__WHAT THE TASK REQUIRES__
Identify each line in the records below that contains the word "зарядні", and copy it.

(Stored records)
__________
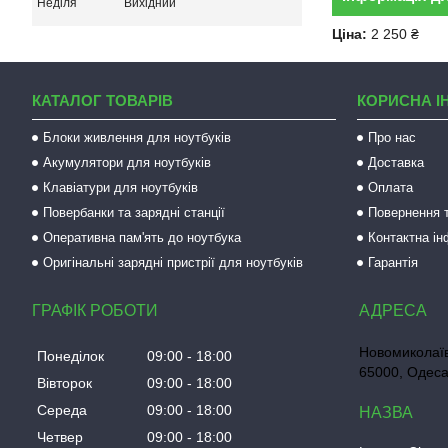
Неділя
Вихідний
Ціна:
2 250 ₴
КАТАЛОГ ТОВАРІВ
КОРИСНА І
Блоки живлення для ноутбуків
Про нас
Акумулятори для ноутбуків
Доставка
Клавіатури для ноутбуків
Оплата
Повербанки та зарядні станції
Повернення т
Оперативна пам'ять до ноутбука
Контактна і
Оригінальні зарядні пристрії для ноутбуків
Гарантія
ГРАФІК РОБОТИ
Новомиколаїв
Понеділок
09:00
18:00
65000, Одеса
Вівторок
09:00
18:00
Середа
09:00
18:00
Четвер
09:00
18:00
__________
__TASK RESULT__
Повербанки та зарядні станції
Оригінальні зарядні пристрії для ноутбуків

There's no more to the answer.